_EXERCISE_
In the entries below, begin at the line that has "overlooked in discussions", stop after the line that has "How Long Should a YouTube I", and output those lines exactly with no pictures.

_Saved data entries_
▽

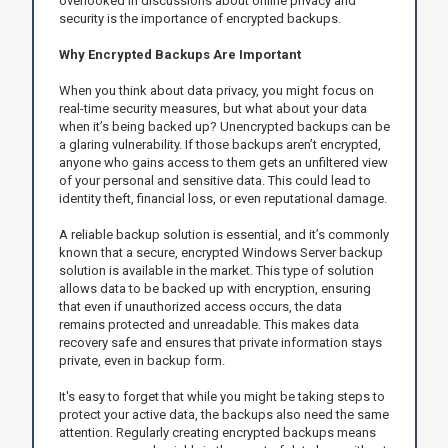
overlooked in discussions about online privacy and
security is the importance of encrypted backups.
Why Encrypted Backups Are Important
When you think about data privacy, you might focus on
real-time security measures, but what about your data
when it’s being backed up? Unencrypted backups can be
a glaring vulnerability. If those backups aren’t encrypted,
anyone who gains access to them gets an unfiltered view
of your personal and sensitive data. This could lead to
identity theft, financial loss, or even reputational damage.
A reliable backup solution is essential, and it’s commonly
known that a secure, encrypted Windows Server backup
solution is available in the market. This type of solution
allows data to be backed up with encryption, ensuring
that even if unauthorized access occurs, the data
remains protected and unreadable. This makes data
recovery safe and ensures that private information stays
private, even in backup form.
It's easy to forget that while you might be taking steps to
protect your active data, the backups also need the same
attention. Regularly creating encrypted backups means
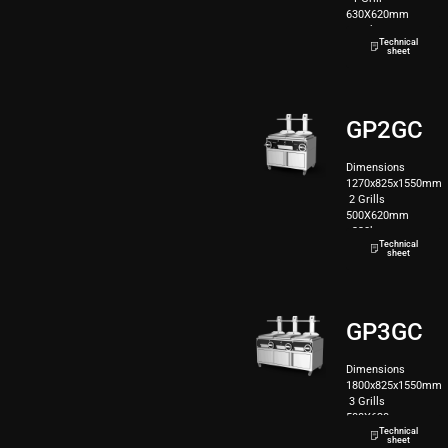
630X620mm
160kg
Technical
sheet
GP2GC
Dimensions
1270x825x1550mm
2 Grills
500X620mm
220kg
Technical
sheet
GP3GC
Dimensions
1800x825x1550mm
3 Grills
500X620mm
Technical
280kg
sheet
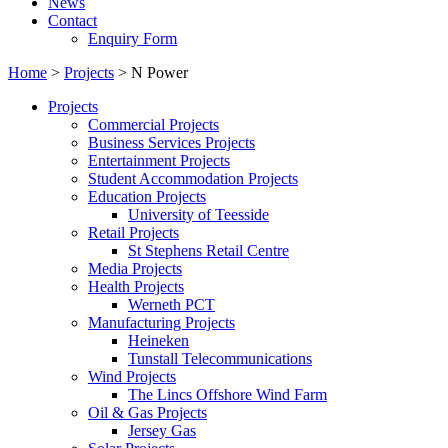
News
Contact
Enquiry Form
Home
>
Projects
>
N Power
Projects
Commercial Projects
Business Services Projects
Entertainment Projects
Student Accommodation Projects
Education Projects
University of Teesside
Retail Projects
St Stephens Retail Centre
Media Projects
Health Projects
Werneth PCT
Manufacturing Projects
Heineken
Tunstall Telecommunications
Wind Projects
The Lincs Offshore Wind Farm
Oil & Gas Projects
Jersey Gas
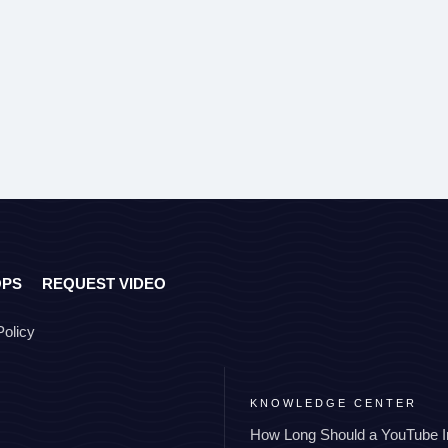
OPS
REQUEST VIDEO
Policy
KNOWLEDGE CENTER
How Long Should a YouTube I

△
▽

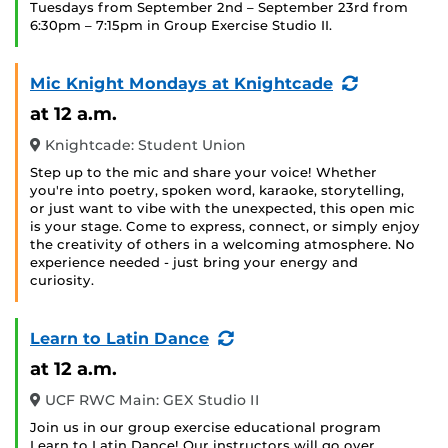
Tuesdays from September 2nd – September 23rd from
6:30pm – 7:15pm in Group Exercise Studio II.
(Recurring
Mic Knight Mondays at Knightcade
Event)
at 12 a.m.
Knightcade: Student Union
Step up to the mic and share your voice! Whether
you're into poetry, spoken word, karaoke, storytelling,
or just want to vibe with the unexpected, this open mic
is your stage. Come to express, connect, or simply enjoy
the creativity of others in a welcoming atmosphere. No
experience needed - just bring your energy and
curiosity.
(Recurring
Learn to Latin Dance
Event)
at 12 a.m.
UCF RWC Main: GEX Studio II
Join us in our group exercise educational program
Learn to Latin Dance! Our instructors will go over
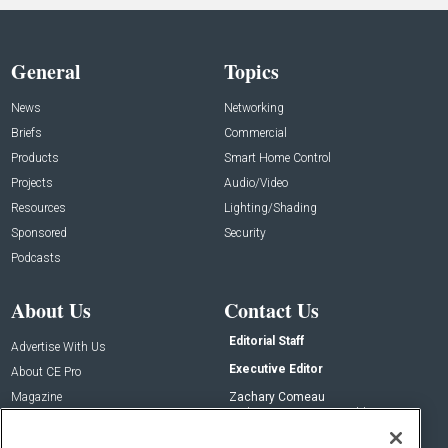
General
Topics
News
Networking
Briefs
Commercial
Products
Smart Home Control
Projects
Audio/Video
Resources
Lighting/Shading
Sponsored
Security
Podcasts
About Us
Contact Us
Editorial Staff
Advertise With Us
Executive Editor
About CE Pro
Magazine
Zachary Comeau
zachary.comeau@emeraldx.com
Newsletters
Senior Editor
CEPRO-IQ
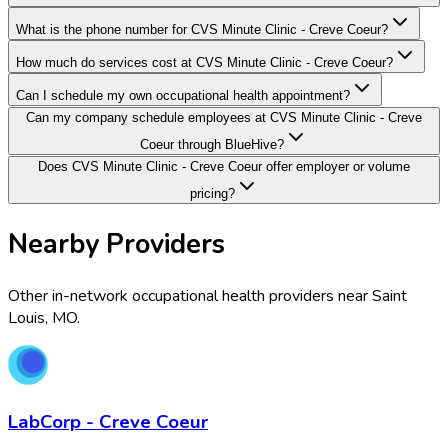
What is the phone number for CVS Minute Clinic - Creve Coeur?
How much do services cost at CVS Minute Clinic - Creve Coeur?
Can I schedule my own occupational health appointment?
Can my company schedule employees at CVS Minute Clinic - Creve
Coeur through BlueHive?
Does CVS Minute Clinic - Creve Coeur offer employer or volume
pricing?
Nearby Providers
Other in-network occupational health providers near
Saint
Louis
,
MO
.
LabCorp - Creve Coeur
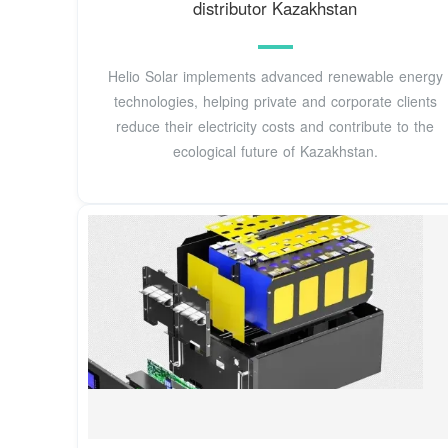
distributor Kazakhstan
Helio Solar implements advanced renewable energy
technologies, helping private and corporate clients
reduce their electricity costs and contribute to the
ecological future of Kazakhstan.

△
▽

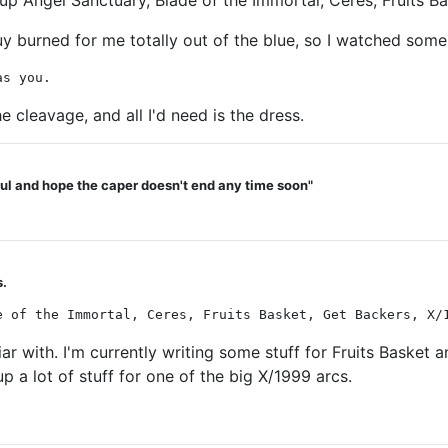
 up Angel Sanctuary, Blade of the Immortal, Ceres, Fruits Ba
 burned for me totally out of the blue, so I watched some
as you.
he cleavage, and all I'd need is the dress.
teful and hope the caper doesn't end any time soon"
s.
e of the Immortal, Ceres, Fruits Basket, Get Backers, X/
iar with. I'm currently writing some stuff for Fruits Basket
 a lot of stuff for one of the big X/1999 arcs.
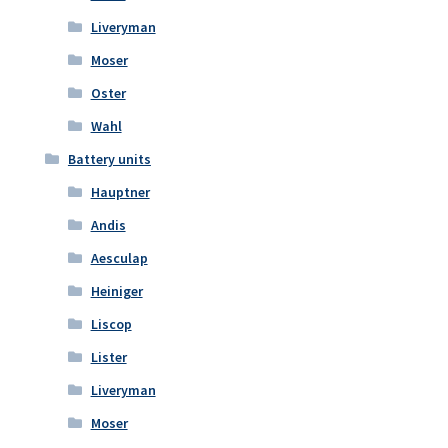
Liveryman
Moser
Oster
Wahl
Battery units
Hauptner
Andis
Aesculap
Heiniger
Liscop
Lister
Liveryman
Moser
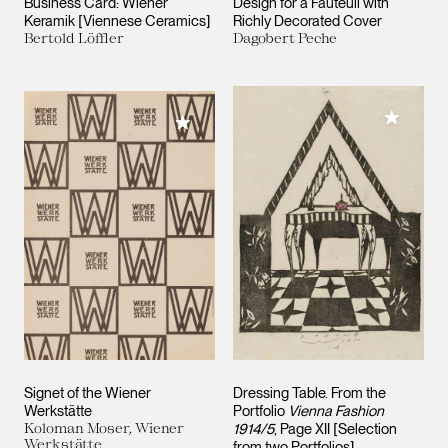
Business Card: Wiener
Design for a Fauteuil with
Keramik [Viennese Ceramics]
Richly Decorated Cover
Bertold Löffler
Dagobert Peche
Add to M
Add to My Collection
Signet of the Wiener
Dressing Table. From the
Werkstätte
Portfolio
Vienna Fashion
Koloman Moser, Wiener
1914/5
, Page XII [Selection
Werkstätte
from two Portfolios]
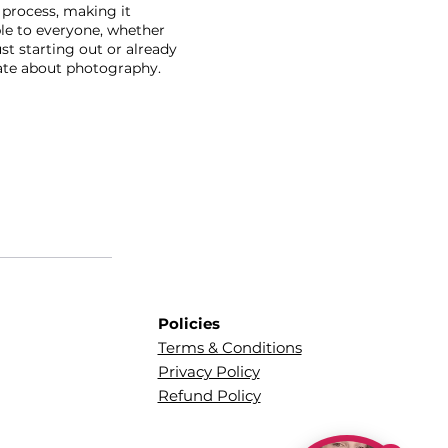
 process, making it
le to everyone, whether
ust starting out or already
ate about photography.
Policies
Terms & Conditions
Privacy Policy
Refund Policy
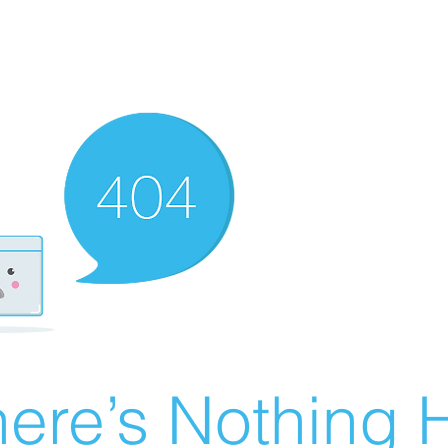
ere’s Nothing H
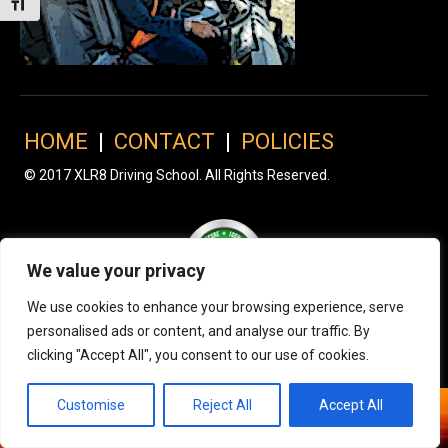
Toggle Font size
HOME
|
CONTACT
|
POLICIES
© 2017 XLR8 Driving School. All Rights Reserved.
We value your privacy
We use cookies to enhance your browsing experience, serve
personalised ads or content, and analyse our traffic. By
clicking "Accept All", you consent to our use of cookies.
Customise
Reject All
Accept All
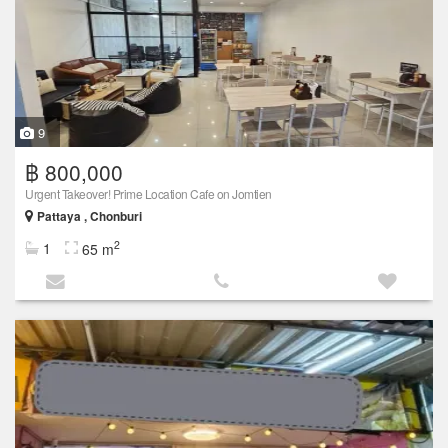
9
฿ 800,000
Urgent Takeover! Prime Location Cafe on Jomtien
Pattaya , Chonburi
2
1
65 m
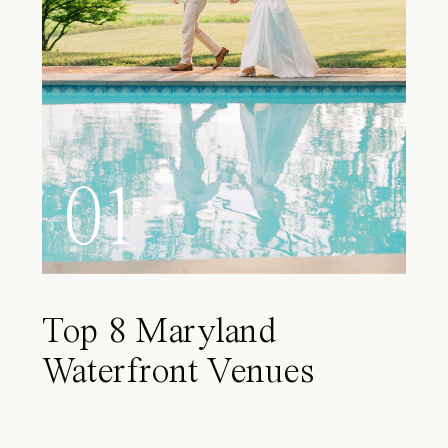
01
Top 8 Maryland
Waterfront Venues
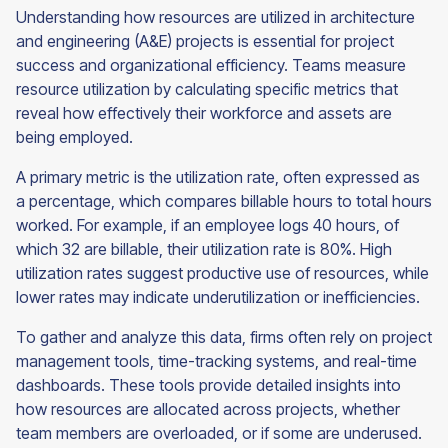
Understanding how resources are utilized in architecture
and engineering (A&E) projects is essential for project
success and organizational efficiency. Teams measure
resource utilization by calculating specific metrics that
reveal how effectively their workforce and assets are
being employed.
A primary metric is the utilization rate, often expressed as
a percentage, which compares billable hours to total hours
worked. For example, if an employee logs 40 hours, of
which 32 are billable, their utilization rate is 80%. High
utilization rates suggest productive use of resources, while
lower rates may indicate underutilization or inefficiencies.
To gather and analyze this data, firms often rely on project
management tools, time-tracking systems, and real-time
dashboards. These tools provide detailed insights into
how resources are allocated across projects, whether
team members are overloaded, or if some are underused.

△

_SOLUTION TO THIS PROBLEM_
overlooked in discussions about online privacy and
security is the importance of encrypted backups.
Why Encrypted Backups Are Important
When you think about data privacy, you might focus on
real-time security measures, but what about your data
when it’s being backed up? Unencrypted backups can be
a glaring vulnerability. If those backups aren’t encrypted,
anyone who gains access to them gets an unfiltered view
of your personal and sensitive data. This could lead to
identity theft, financial loss, or even reputational damage.
A reliable backup solution is essential, and it’s commonly
known that a secure, encrypted Windows Server backup
solution is available in the market. This type of solution
allows data to be backed up with encryption, ensuring
that even if unauthorized access occurs, the data
remains protected and unreadable. This makes data
recovery safe and ensures that private information stays
private, even in backup form.
It's easy to forget that while you might be taking steps to
protect your active data, the backups also need the same
attention. Regularly creating encrypted backups means
630X620mm
160kg
Technical
sheet
GP2GC
Dimensions
1270x825x1550mm
2 Grills
500X620mm
220kg
Technical
sheet
GP3GC
Dimensions
1800x825x1550mm
3 Grills
500X620mm
Technical
280kg
sheet
News
Contact
Enquiry Form
Home
>
Projects
>
N Power
Projects
Commercial Projects
Business Services Projects
Entertainment Projects
Student Accommodation Projects
Education Projects
University of Teesside
Retail Projects
St Stephens Retail Centre
Media Projects
Health Projects
Werneth PCT
Manufacturing Projects
Heineken
Tunstall Telecommunications
Wind Projects
The Lincs Offshore Wind Farm
Oil & Gas Projects
Jersey Gas
OPS
REQUEST VIDEO
Policy
KNOWLEDGE CENTER
How Long Should a YouTube I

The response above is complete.